Fels was an avid collector, and his journeys through the young colony on business afforded him the opportunity to collect Māori and Polynesian art and artefacts. He also collected ethnological art and artefacts from southern and eastern Asia (such as Ukiyo-e), and many classical artefacts and historical literature.

He and New Zealand ethnologist Harry Skinner of the University of Otago and Otago Museum had a long association. Fels established the first fund for the purchasing ethnological collections at the Otago Museum, which subsequently named the Fels Wing of the museum in his honour in 1930.

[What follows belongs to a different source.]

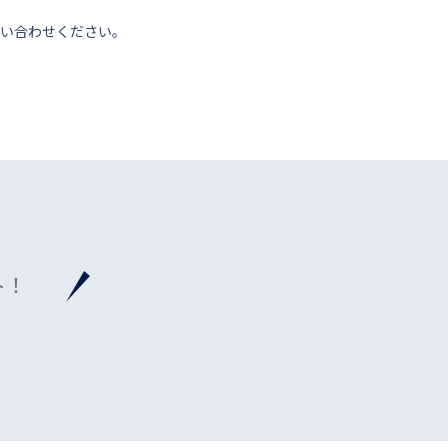
い合わせください。
ト！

After the death of Fels' only son Harold (1891-1917) who was killed in action in France in World War I, Fels decided to bequeath his collection to the Otago Museum, and also began a fund which greatly increased the museum's collections. In 1930, a new wing, the Fels Wing, was added to the museum. Total additions to the museum's collection by Fels, either during his lifetime or through his will, totalled over 70,000 pieces and funds of some £25,000. Many of his most valuable books were also donated to the University of Otago's library. These included many first editions, illuminated manuscripts, and other rare works. The university also benefitted from Fels' endowment of a lectureship in ethnology during the 1920s.

In 1935, Fels was awarded the King George V Silver Jubilee Medal. He was appointed a Companion of the Order of St Michael and St George, for services to ethnology in New Zealand, in the 1936 New Year Honours. He died at his residence in Dunedin in 1946 and his ashes were interred at the Southern Cemetery in a plot with Bendix Hallenstein.

Fels' family were prominent in the arts and culture of southern New Zealand for many years, his cousins, the De Beers (including Esmond Samuel de Beer), and grandson Charles Brasch also making a permanent mark on the country's cultural life.